Floor-crossing MP Leona Alleslev is symbolic of the political threshold Canada faces
When the House of Commons reconvened after summer recess on Sept. 17, Leona Alleslev, the Liberal member of Parliament for Aurora—Oak Ridges—Richmond Hill, stood and announced that she was joining the opposition Conservative Party.
Such a move is rare but not unprecedented. Citing the oath she swore to serve Canadians upon joining the military, Alleslev painted a gloomy picture by saying, “Canada faces a perfect storm of serious challenges at home and abroad.” The world has changed, Alleslev said, and Canada needs strong federal leadership in order to change with it.
Floor-crossing raises questions about an MP’s duty to their constituents, and whether the MP should be forced to run in a by-election. Crossing the aisle is generally seen as opportunistic at best. Yet, trying to ban it would arguably contravene the Charter’s freedom of speech provision.
I don’t wish to dispute the ethics of floor-crossing, but rather point out the deep cynicism behind Alleslev’s decision. One of her specific criticisms of the government was that capital investment is leaving the country, and that “tax structures” and “politics” prevent businesses from expanding. Yet, investigative journalists have shown time and again that corporations in Canada pay much less taxes than what is advertised.

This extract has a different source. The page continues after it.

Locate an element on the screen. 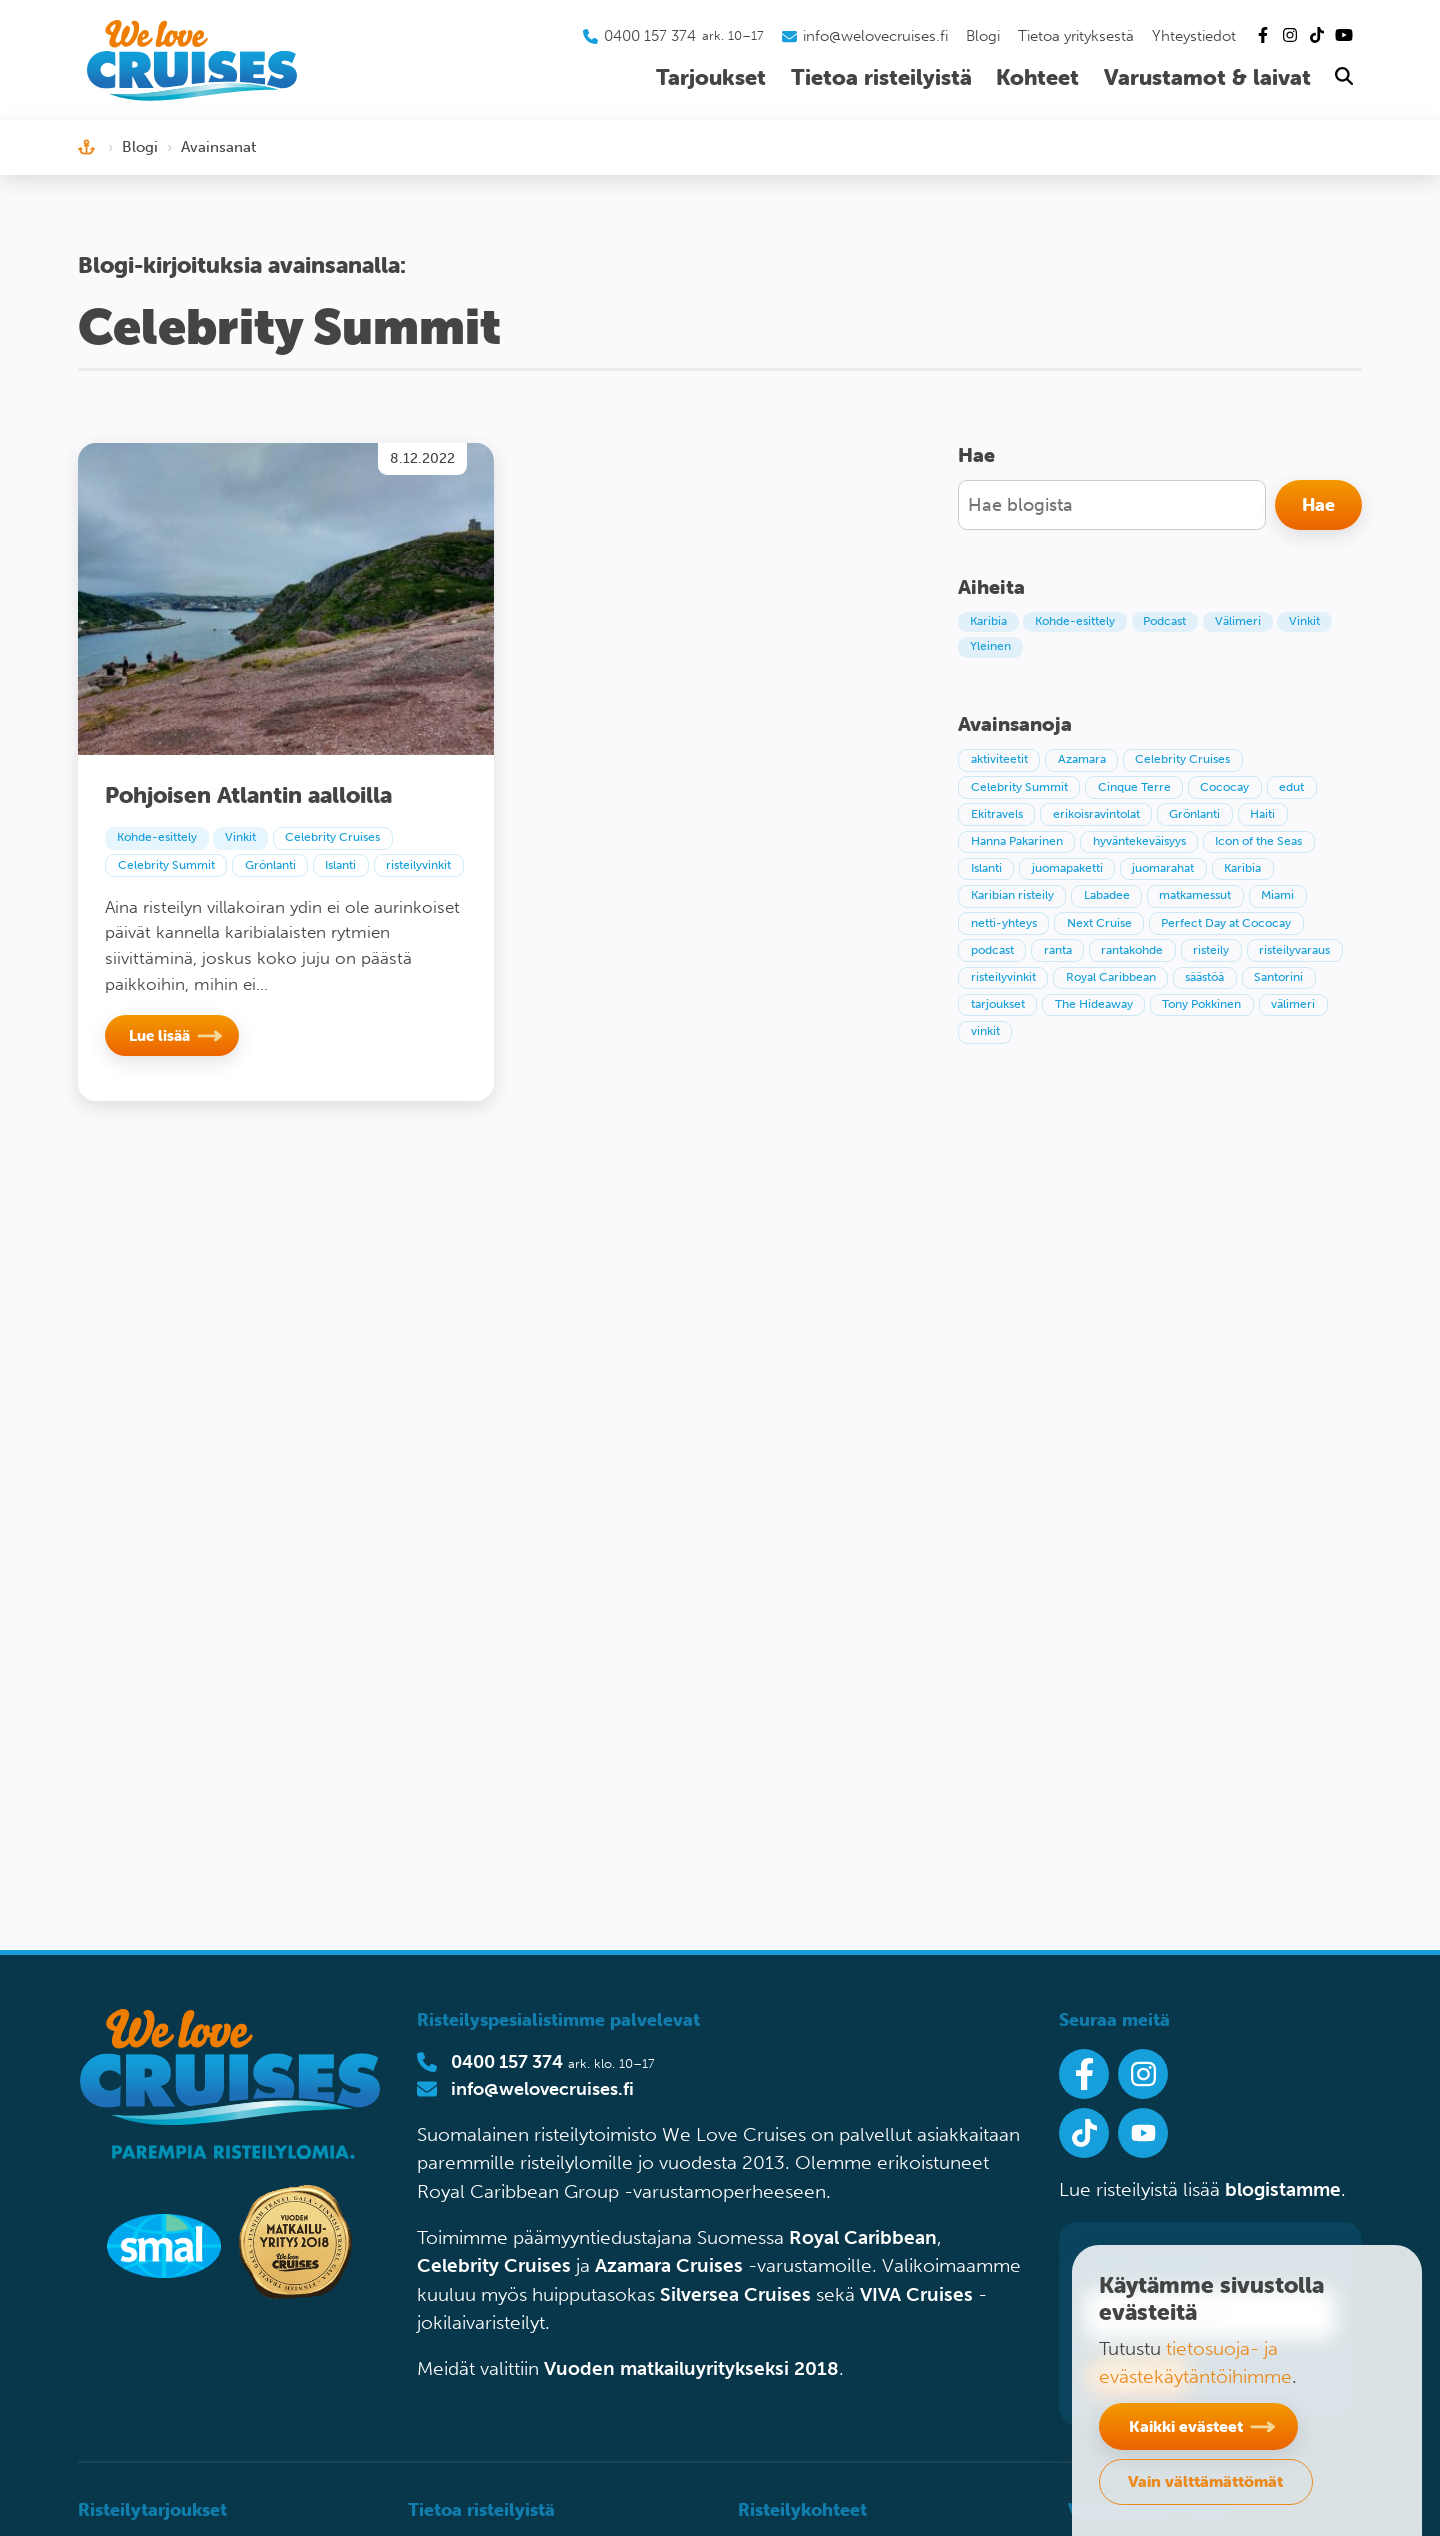 The width and height of the screenshot is (1440, 2536). [Tutustu Facebook-sivuihimme] is located at coordinates (1263, 36).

How much more cushy of a business environment do corporations need?
Alleslev’s other complaint was that Canada’s “foreign policy is disconnected from our trade relationships” and “our ability to deliver on our defense commitments is undermined by politics,” which comes off a bit vague. I would argue that if Canada’s foreign policy and trading partnerships are fraught right now, it has little to do with what Canada is doing. Moreover, when has the Trudeau government ever shown a unwillingness to follow through on defense commitments?
Given all this, it’s easy to view Alleslev’s move as a cynical attempt to ride the wave of right-wing populism sweeping through Canada to a higher-profile government position. Alleslev faced the same choice we all face right now––a choice between empathy, humanitarianism and solidarity with those in need, or the narcissistic politics of contemporary conservatives like Doug Ford. In my opinion, she chose a route seemingly driven by self-interest, spite and cold-bloodedness.

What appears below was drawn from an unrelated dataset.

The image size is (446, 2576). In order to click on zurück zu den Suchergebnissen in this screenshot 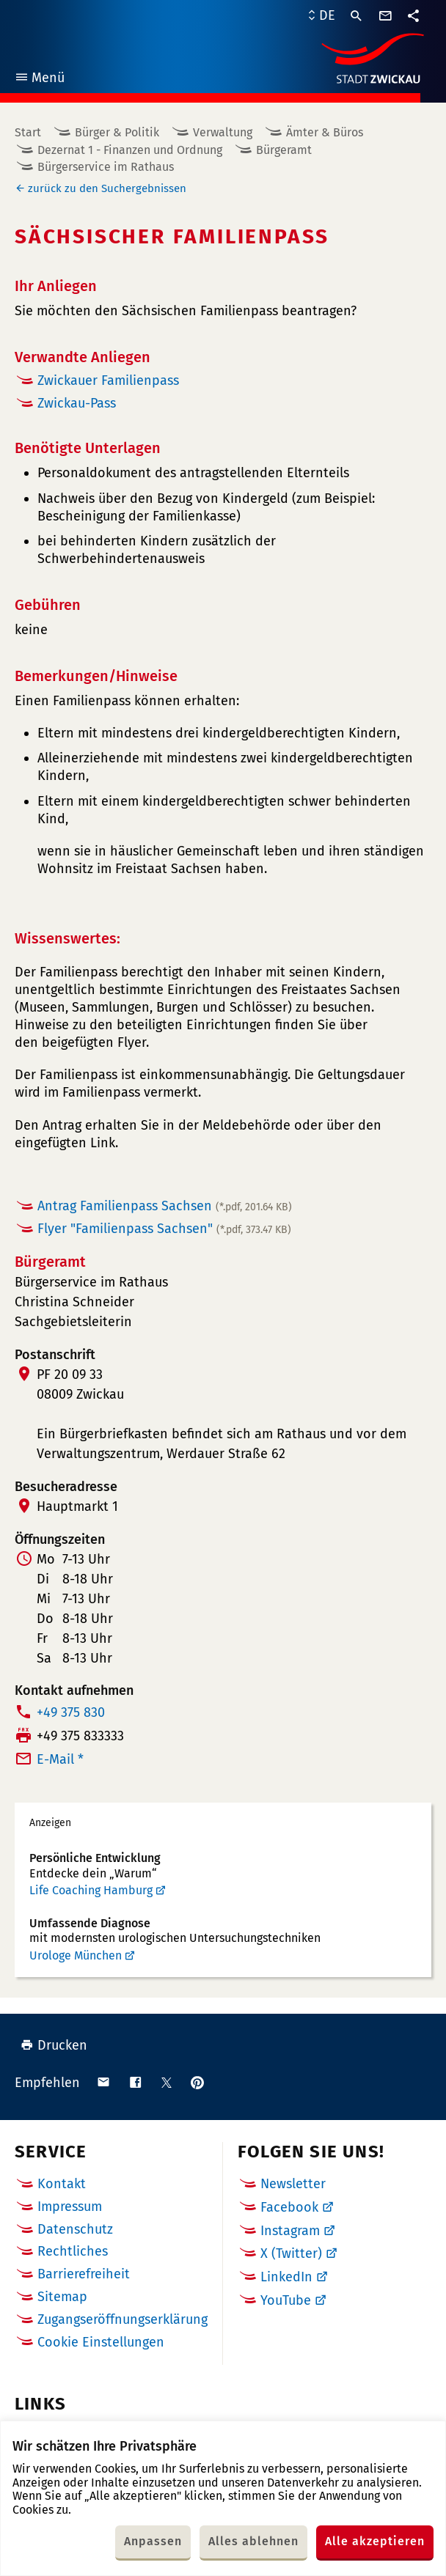, I will do `click(107, 188)`.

As Conservative Party leaders in Canada rush to imitate the oafish political performance art taking place in the United States, they’re pedaling a viciously cynical brand of politics that glorifies mercenary selfishness and contempt for others. Sadly, it is registering with a lot of people, including some MPs.
Rather than stand up for the principles that led her to liberalism, Alleslev has joined the cynics who advise us to back militarism over lifting people out of poverty; who suggest we take a common sense approach to economic plight; who claim we can’t afford progressive policies for the environment, taxation or immigration.
The truth, though, is that we can afford it. The problem is we prioritize economic policy that favours the yacht- and Lamborghini-owning class (to borrow a phrase from New Democratic Party MPP Joel Harden) over ensuring all Canadians live above the poverty line.
Yet, the global economic policies and military interventionism of conservative ideology is driving the contemporary global instability Alleslev is so worried about. So, how is adopting increasingly conservative politics going to solve that problem?
We’re living in a time where Canadians have an important choice to make, and it feels like a point-of-no-return moment. Two paths, two very different destinations. We, as citizens, still have a choice to reject the politics of fear and greed, to resist being browbeaten into indifference and jadedness. See you on the other side.